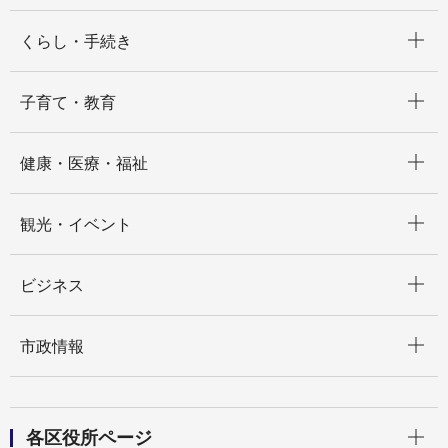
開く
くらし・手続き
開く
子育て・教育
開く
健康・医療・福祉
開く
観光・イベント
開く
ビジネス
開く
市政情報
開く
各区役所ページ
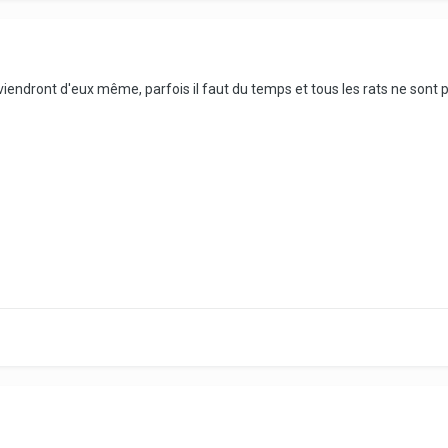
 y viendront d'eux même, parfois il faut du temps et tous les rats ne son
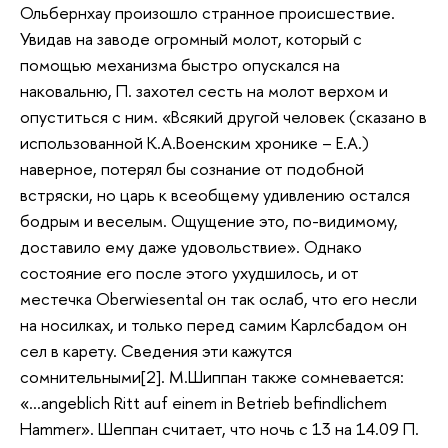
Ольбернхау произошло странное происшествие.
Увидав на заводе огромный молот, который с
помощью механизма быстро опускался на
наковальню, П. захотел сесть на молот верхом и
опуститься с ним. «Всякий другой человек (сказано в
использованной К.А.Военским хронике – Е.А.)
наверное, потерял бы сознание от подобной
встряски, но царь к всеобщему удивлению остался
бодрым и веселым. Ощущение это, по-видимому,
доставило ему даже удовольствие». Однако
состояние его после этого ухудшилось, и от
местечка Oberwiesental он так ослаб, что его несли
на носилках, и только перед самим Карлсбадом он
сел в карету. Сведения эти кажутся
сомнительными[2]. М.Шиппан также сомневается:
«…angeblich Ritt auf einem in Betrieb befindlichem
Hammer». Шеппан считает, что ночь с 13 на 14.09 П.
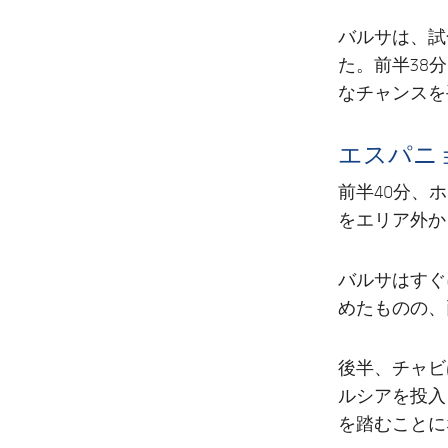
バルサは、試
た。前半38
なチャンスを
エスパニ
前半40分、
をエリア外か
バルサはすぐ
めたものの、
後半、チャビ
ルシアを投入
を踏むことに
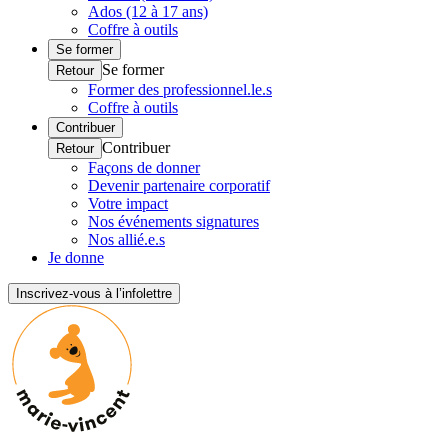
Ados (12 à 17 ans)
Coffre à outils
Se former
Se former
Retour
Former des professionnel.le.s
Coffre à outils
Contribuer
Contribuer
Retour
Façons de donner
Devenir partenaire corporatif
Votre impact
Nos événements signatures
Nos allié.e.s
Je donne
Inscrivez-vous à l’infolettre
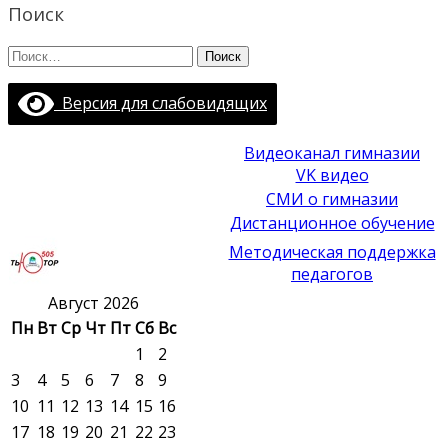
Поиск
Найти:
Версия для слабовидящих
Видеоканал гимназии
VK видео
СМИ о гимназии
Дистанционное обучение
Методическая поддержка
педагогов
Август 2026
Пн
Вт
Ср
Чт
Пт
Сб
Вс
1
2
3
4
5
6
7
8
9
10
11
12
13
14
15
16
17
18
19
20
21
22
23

########################################

WHAT YOU NEED TO DO:
In transcribing the material above, reproduce each line exactly and include none of the pictures.

YOUR RESPONSE:
開く
くらし・手続き
開く
子育て・教育
開く
健康・医療・福祉
開く
観光・イベント
開く
ビジネス
開く
市政情報
開く
各区役所ページ
 y viendront d'eux même, parfois il faut du temps et tous les rats ne son
Ольбернхау произошло странное происшествие.
Увидав на заводе огромный молот, который с
помощью механизма быстро опускался на
наковальню, П. захотел сесть на молот верхом и
опуститься с ним. «Всякий другой человек (сказано в
использованной К.А.Военским хронике – Е.А.)
наверное, потерял бы сознание от подобной
встряски, но царь к всеобщему удивлению остался
бодрым и веселым. Ощущение это, по-видимому,
доставило ему даже удовольствие». Однако
состояние его после этого ухудшилось, и от
местечка Oberwiesental он так ослаб, что его несли
на носилках, и только перед самим Карлсбадом он
сел в карету. Сведения эти кажутся
сомнительными[2]. М.Шиппан также сомневается:
«…angeblich Ritt auf einem in Betrieb befindlichem
Hammer». Шеппан считает, что ночь с 13 на 14.09 П.
バルサは、試
た。前半38
なチャンスを
エスパニ
前半40分、
をエリア外か
バルサはすぐ
めたものの、
後半、チャビ
ルシアを投入
を踏むことに
Ados (12 à 17 ans)
Coffre à outils
Se former
Se former
Retour
Former des professionnel.le.s
Coffre à outils
Contribuer
Contribuer
Retour
Façons de donner
Devenir partenaire corporatif
Votre impact
Nos événements signatures
Nos allié.e.s
Je donne
Inscrivez-vous à l’infolettre
Поиск
Найти:
Версия для слабовидящих
Видеоканал гимназии
VK видео
СМИ о гимназии
Дистанционное обучение
Методическая поддержка
педагогов
Август 2026
Пн
Вт
Ср
Чт
Пт
Сб
Вс
1
2
3
4
5
6
7
8
9
10
11
12
13
14
15
16
17
18
19
20
21
22
23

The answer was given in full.